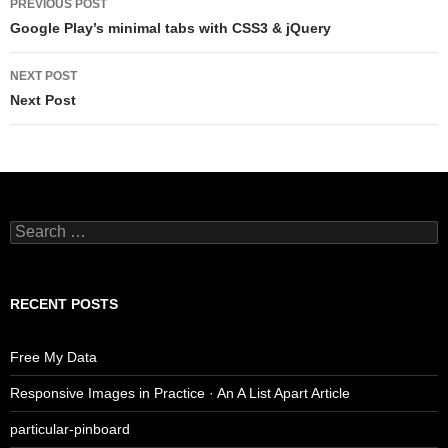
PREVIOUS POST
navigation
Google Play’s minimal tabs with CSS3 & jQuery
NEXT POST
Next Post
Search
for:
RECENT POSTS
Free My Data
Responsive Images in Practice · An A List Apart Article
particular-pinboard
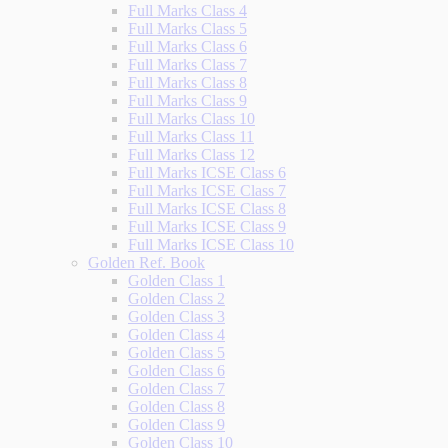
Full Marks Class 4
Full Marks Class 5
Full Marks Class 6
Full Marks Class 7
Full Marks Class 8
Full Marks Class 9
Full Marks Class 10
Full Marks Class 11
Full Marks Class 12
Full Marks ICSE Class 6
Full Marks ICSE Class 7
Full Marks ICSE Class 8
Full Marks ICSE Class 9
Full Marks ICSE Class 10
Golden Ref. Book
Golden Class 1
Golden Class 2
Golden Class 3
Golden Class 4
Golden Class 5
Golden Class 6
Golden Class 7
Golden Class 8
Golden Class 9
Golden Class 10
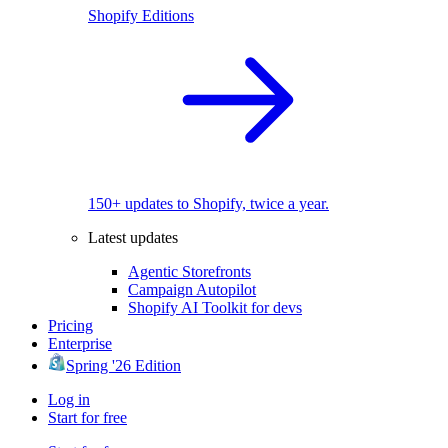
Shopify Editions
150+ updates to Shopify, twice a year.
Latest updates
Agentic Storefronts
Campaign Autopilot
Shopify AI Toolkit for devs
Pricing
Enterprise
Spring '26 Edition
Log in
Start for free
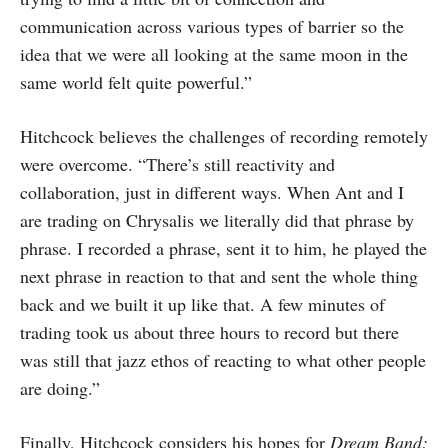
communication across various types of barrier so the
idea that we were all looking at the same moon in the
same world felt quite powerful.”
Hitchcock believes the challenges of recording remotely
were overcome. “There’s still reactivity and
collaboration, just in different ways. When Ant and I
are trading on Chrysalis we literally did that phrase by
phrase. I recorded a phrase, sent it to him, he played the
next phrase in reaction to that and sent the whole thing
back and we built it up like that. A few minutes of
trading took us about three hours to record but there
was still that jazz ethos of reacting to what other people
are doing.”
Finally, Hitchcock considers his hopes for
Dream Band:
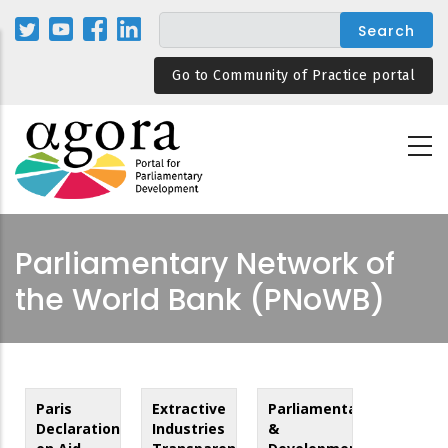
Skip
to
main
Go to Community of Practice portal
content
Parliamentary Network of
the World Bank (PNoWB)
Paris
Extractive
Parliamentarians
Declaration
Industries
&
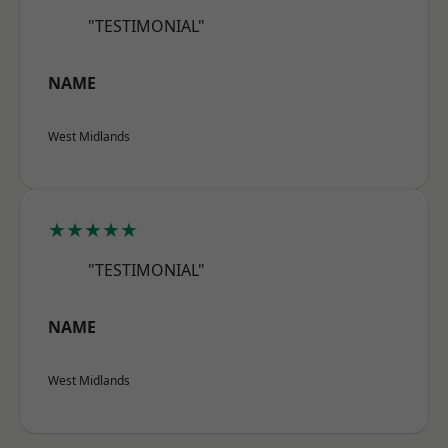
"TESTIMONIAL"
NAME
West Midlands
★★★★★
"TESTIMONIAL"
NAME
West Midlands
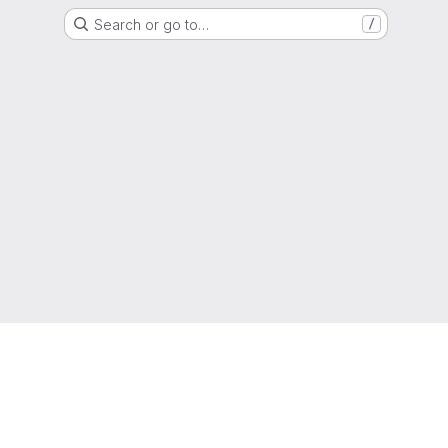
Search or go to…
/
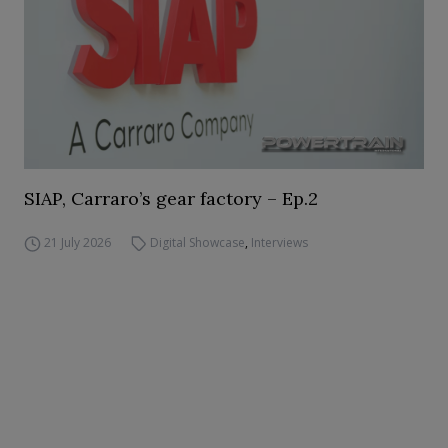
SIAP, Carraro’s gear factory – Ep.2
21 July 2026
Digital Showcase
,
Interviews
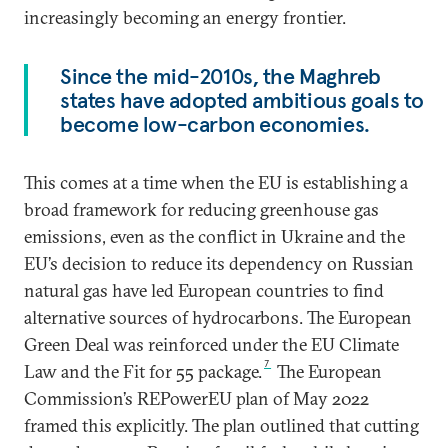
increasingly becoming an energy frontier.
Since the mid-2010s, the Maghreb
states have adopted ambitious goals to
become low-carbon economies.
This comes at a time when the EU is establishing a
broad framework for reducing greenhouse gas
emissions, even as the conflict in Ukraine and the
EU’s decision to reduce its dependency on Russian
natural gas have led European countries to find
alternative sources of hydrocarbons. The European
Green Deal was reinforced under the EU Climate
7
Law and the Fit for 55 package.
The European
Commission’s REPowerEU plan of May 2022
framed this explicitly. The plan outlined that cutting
----------------------------------------
— Task item —
Take the entries above and set them down exactly, minus the pictures.

— Reply —
PREVIOUS POST
navigation
Google Play’s minimal tabs with CSS3 & jQuery
NEXT POST
Next Post
Search
for:
RECENT POSTS
Free My Data
Responsive Images in Practice · An A List Apart Article
particular-pinboard
Full Marks Class 4
Full Marks Class 5
Full Marks Class 6
Full Marks Class 7
Full Marks Class 8
Full Marks Class 9
Full Marks Class 10
Full Marks Class 11
Full Marks Class 12
Full Marks ICSE Class 6
Full Marks ICSE Class 7
Full Marks ICSE Class 8
Full Marks ICSE Class 9
Full Marks ICSE Class 10
Golden Ref. Book
Golden Class 1
Golden Class 2
Golden Class 3
Golden Class 4
Golden Class 5
Golden Class 6
Golden Class 7
Golden Class 8
Golden Class 9
Golden Class 10
Shopify Editions
150+ updates to Shopify, twice a year.
Latest updates
Agentic Storefronts
Campaign Autopilot
Shopify AI Toolkit for devs
Pricing
Enterprise
Spring '26 Edition
Log in
Start for free
communication across various types of barrier so the
idea that we were all looking at the same moon in the
same world felt quite powerful.”
Hitchcock believes the challenges of recording remotely
were overcome. “There’s still reactivity and
collaboration, just in different ways. When Ant and I
are trading on Chrysalis we literally did that phrase by
phrase. I recorded a phrase, sent it to him, he played the
next phrase in reaction to that and sent the whole thing
back and we built it up like that. A few minutes of
trading took us about three hours to record but there
was still that jazz ethos of reacting to what other people
are doing.”
Finally, Hitchcock considers his hopes for
Dream Band:
Skip
to
main
Go to Community of Practice portal
content
Parliamentary Network of
the World Bank (PNoWB)
Paris
Extractive
Parliamentarians
Declaration
Industries
&
"TESTIMONIAL"
NAME
West Midlands
★★★★★
"TESTIMONIAL"
NAME
West Midlands
Search or go to…
/
SIAP, Carraro’s gear factory – Ep.2
21 July 2026
Digital Showcase
,
Interviews
increasingly becoming an energy frontier.
Since the mid-2010s, the Maghreb
states have adopted ambitious goals to
become low-carbon economies.
This comes at a time when the EU is establishing a
broad framework for reducing greenhouse gas
emissions, even as the conflict in Ukraine and the
EU’s decision to reduce its dependency on Russian
natural gas have led European countries to find
alternative sources of hydrocarbons. The European
Green Deal was reinforced under the EU Climate
7
Law and the Fit for 55 package.
The European
Commission’s REPowerEU plan of May 2022
framed this explicitly. The plan outlined that cutting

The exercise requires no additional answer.